And it is said by the Eldar that in water there lives yet the echo of the Music of the Ainur more than in any substance else that is in this Earth; and many of the Children of Ilúvatar hearken still unsated to the voices of the Sea, and yet know not for what they listen.
The Silmarillion, ‘Ainulindalë’
What an alluring way to describe the qualities of the Sea. Beautiful and terrifying at the same time, the Sea is essentially the foundation of our world. There is a mystery in the unfathomable depths of the ocean and a musicality to the waves hitting the shores.
The Sea appeals to all our senses: sight, scent, sound, touch and taste. When I first read this quote, and saw how cleverly Tolkien had associated the Music of the Ainur – this primeval force of majesty and power in shaping his secondary world – with the qualities of the Sea, it truly made me think differently on something that I had so often overlooked and occasionally resented.

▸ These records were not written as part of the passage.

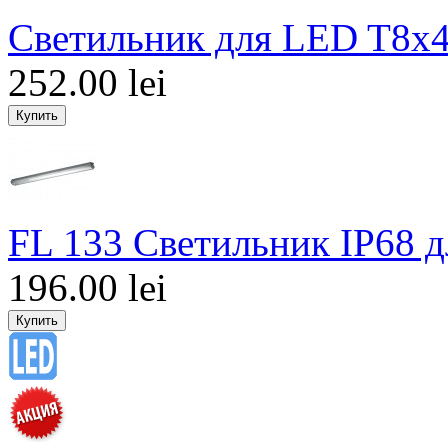
Светильник для LED T8х
252.00 lei
FL 133 Светильник IP68 
196.00 lei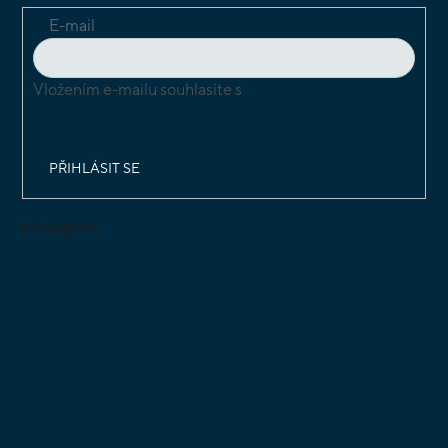
E-mail
Vložením e-mailu souhlasíte s
podmínkami ochrany
osobních údajů
PŘIHLÁSIT SE
Instagram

Nowadays, whenever I find myself close by to a body of water, I pause to listen for the Music. I never fail to associate the ever-oscillating and intertwining melodies of the waves that reach far back in time and connect our real world to Tolkien’s fantasy. Together, they become one and the same.
This is but a fragment of the deeper meaning that lies hidden beneath the stunning complexity The Silmarillion, and yet another reason why I consider this work to be the author’s most ambitious and groundbreaking of his entire mythos.